But it was wonderful, in a certain sense, how it delivered precisely what he was trying to avoid. And that’s just one example. I’m sure you can think of many examples from your own experience.
What I’m talking about here is the importance of paying attention—or I should say, being aware—of how we are acting and behaving, what we are actually doing in each moment. Because every moment that we’re not, and every moment that we’re checking out and avoiding something, we’re instituting an evolutionary process which is going to deliver precisely what we tried to avoid. So, you have a choice: you can either pay for it up front or you can pay for it at the end. And you know, it’s a lot more expensive paying for it at the end. [Laughter]
Student: I said compounded interest.
Ken: Oh yeah, a thousand fold, yeah.
So, I very much appreciate you staying and indulging the eccentricities of United Airlines. But I don’t want to keep us up too late tonight. We’re meeting what at 6-6:30? 5:00? 3:00? 2:00? 11:00?
Student: Could we try 9:00?
Ken: Oh, we are doing an early morning meditation.
Student: 6:00 your time.
Ken: That’s not a problem. I get up at that time. Pardon?
Ken: Yeah, okay. We’re meeting here at 9:00, is that right?
Ken: Okay. Well, I want you to do a period of meditation in the morning anyway—you just don’t have to do it together.
The purpose of meditation, or one way to regard meditation, is building a capacity of attention. I don’t know whether you’ve had it explained that way to you before, but you’re building a capacity of attention. Why is it important to have a capacity of attention? Well, arguably, a reasonable translation of the term samadhi, which I imagine some of you have heard, is attention.
Now, those of you who are familiar with such esoteric teachings as the five paths, and the ten stages, and all of that stuff, may recall that at the end of the tenth stage the bodhisattva enters vajra-like or diamond-like samadhi and becomes enlightened or awakened—becomes buddha. Let’s put this into English. The fundamental effort in Buddhist practice is to develop a sufficient capacity in attention so that you can experience your own non-existence.

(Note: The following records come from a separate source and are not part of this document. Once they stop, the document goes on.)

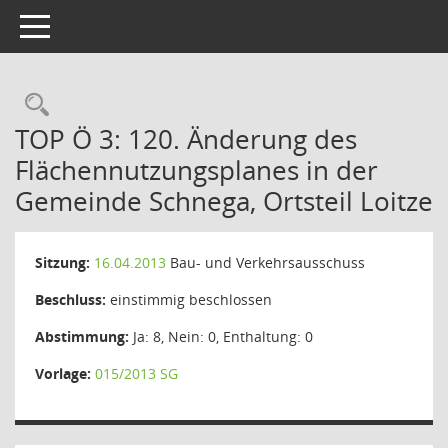
Toggle navigation
Rechercheauswahl
TOP Ö 3: 120. Änderung des
Flächennutzungsplanes in der
Gemeinde Schnega, Ortsteil Loitze
Sitzung:
16.04.2013
Bau- und Verkehrsausschuss
Beschluss:
einstimmig beschlossen
Abstimmung:
Ja: 8, Nein: 0, Enthaltung: 0
Vorlage:
015/2013 SG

Ken: That’s fine. The essence of Buddhist practice is to develop a sufficient capacity in attention so that you can experience your own non-existence. That’s exactly what Buddha did under the bodhi tree. Such relief—don’t have to be anybody. It’s a little counter-intuitive.
So, all forms of mediation practice—and it doesn’t matter what—they’re developing attention. Sometimes they develop attention very directly, as shamatha does. Sometimes they’re getting rid of the blocks in the way of developing attention—things like death and impermanence. Many of the purification practices in the Vajrayana, sometimes they’re developing energy which you’re going to use to power attention. Guru yoga is an example of that, loving kindness, compassion are examples of that. And there are also esoteric methods of developing states of attention, states of energy—but it’s all about developing attention so you can actually experience what is. Taking and sending is another good example.
So, tomorrow morning, get up. We’ll keep this simple, practice for at least half an hour—half an hour to an hour, depending on your schedule and ability. You have a little gong?
Ken: Ah, thank you. Now this may seem very basic to many of you because I know many of you have practiced for a long time, but I just like to go over these things. A lot of people think attention is an intellectual activity—it’s not. Attention is emotional energy. We talk about mind in Buddhism a great deal but the word in Sanskrit is citta and the word in Tibetan is sems. In many cases it would be just as appropriate and sometimes more appropriate to translate it as heart.
So, when we talk about mind and I use the word “mind,” it’s really about mind and heart. It’s not a division there. So it’s thoughts, feelings, all of that stuff. And we use the breath as a base. Rather than focusing attention on the breath—which is how a lot of people think about practice. You know, don’t concentrate on the breath; that’s what you do to oranges. I want you to think about practice as resting in the experience of breathing. Resting in the experience of breathing.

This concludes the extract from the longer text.